I'm advising a high school teacher who is putting together a computer programming course. We are thinking along the lines of:
- Basic electronics with PIC processors
- Robot programming with VEX
The underlying idea is to make sure that students have ample opportunities to tinker and to see how things work (instead of just using black boxes).
Before I comment on this, I should be clear where I'm coming from. I have taught with small robots in tertiary settings regularly since the release of the LEGO Mindstorms RCX in 1998. I have served as a judge at both the UK regional and national level for the FIRST LEGO League, and I continue to contribute to the development of runtimes for these small systems.

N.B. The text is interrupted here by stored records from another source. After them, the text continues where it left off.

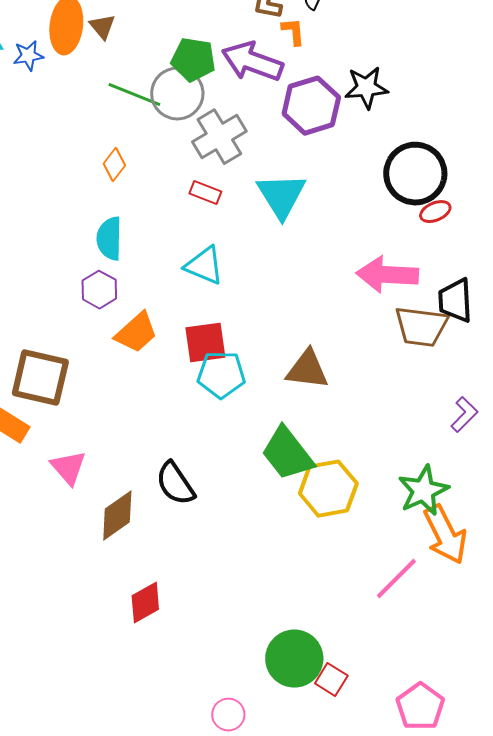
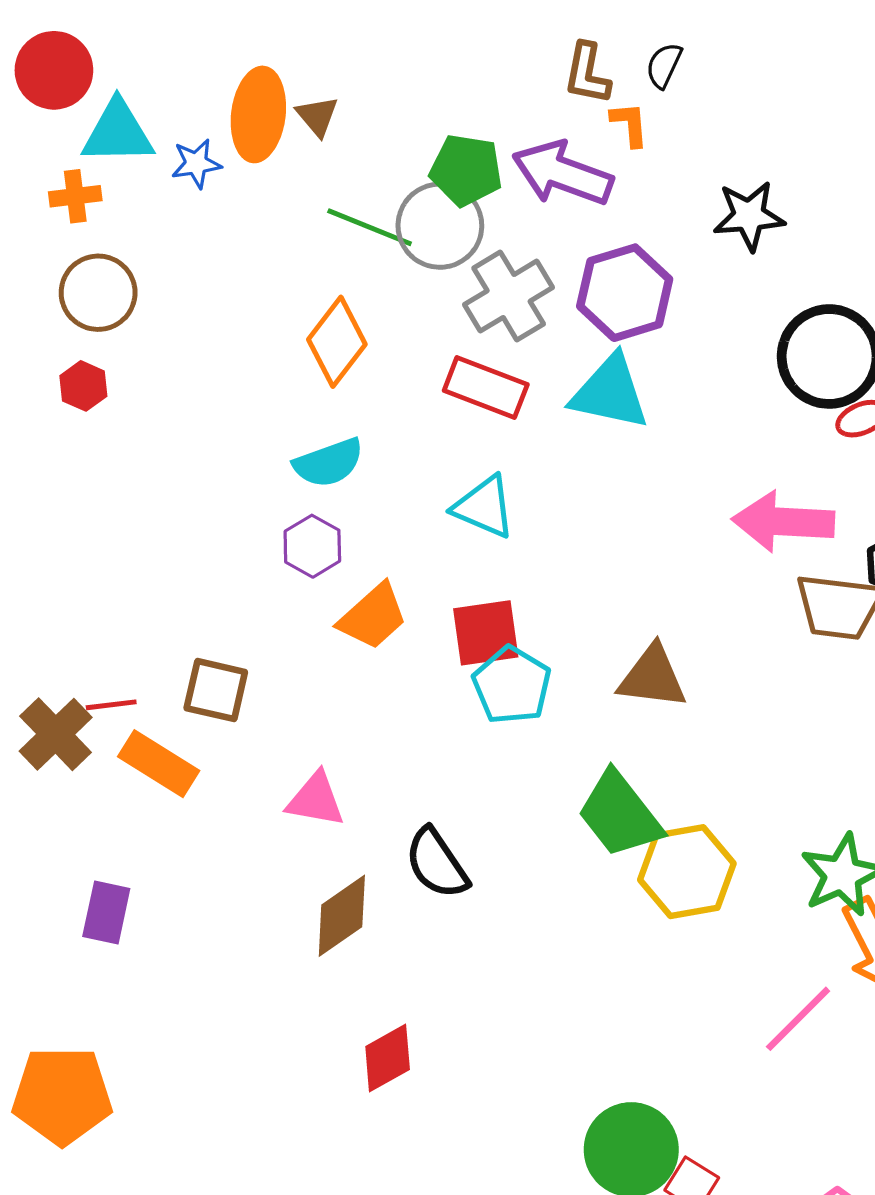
purple hexagon: (311, 106) -> (625, 293), moved
orange diamond: (114, 165) -> (337, 342), size x1.6
red rectangle: (205, 193) -> (486, 388), size x1.6
cyan triangle: (281, 196) -> (610, 392), turned -46
cyan semicircle: (109, 239) -> (329, 463), turned -111
cyan pentagon: (221, 375) -> (512, 685), turned 30
brown square: (40, 378) -> (216, 690), size x0.7
pink triangle: (68, 468) -> (316, 800), moved, turned -39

My philosophy regarding teaching is that it should be authentic, constructive, and fun. The shortest reasonable summary I can provide is as follows:
I believe good learning experiences should be authentic, constructive, and fun. Learning experiences are authentic when they reflect the needs of the learner both now and in the future. They are constructive when the student has the opportunity not just to create an artifact, but also to build their own understanding of that creative process. This process is fun when the learning is both engaging and challenging.
The Educator's and Students' Needs
Teachers work long hours and are underpaid for the work they do. Between 7AM and 3PM they're responsible for their students, with (possibly) an hour of time during the day where they might be free to "prep". The truth is that "preparation time" for many educators comes either early in the morning or after work. Many teachers spend one, two, or more hours after work (either at school or at home) preparing their lessons for the next day. Weekends, likewise, are often time spent catching up, grading, or doing other work that (in theory) should be doable during their "preparation time." Put simply, educators work hard.
If a teacher wants to engage their students with extracurricular activities, or opportunities that do not casually slot into the standardized curriculum, they are talking about committing their own time to their students. In the world of open source, this should be familiar... the donation of time to a cause that matters to the individual. If that donation of time and effort isn't successful, it will still impact them negatively when it comes time for professional evaluation—even if it was a "donation." If the students or parents complain about the teacher's efforts, no one will care if they went "above and beyond," they will only care that things may have gone wrong.
For these reasons it is absolutely critical that if you are going to offer to help a teacher with some educational activity that you are fully committed to supporting them throughout the exercise. This is not a patch that you fire off to a mailing list and hope someone picks up. It is not a ticket you leave languishing in a tracking system, wondering if someone might do something about it. You must be 110% along side the teacher from start to finish. And the reason for being there isn't because it makes things better for the teacher: you're there because it means a better educational experience for the students. Never, ever forget that.
Principles for Choosing Technology
If you're trying to bring technology into a classroom or learning experience, there is a critical rule that you must adhere to at all times: the technology must JUST WORK. If they already have Windows machines in place, and they work (and are supported by an admin), DO NOT suggest that everyone boot Sugar on a Stick to carry out your exploration of robotics in the classroom. Neither the teacher, students, or admin will be familiar with the tools, and if anything goes wrong, you will have done nothing more than applied open source technologies to detract from a student's learning experience. If the point of the exercise is to learn about open source tools, then great—do this! If the exercise is about success in being exposed to programming, don't confuse the matter. Use what is there and is institutionally supported.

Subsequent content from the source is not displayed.